The βIIV5-3 molecule developed by Ferreira’s group in partnership with Stanford deactivates a protein known as PKCβII, which also bonds with the proteasome and affects protein quality control.

Studies to transform βIIV5-3 into a medication continue and, while awaiting funding to begin clinical trials on humans, the researchers are investigating the functioning of molecules in the organism.

In the most recent studies, the researchers found that PKCβI is also one of the factors responsible for the poor function of mitochondria and that βIIV5-3 can help in this case.

“We are attempting to develop a drug that can work on key points of the biology of cardiac cells. βIIV5-3, for example, improves the quality control of proteins and restores the cellular metabolism. However, restoring quality control is useless if there is little ATP in the cell, as the proteasome needs a large amount of energy to function,” said the researcher.

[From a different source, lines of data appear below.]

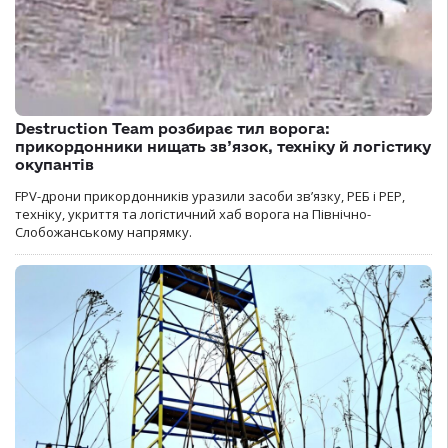
Destruction Team розбирає тил ворога:
прикордонники нищать зв’язок, техніку й логістику
окупантів
FPV-дрони прикордонників уразили засоби зв’язку, РЕБ і РЕР,
техніку, укриття та логістичний хаб ворога на Північно-
Слобожанському напрямку.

For Ferreira, physical exercise is an important complementary therapy. It can help to reduce medicine dosages and consequently adverse side effects in addition to improving quality of life.

The researcher stressed, however, the importance of being under a doctor’s care for those with cardiac disease who are beginning physical exercise. “Excessive and poorly planned exertion can worsen things instead of helping,” he warns.

The article Exercise Training Restores Cardiac Protein Quality Control in Heart Failure (doi: 10.1371/journal.pone.0052764) can be read in www.plosone.org/article/info%3Adoi%2F10.1371%2Fjournal.pone.0052764.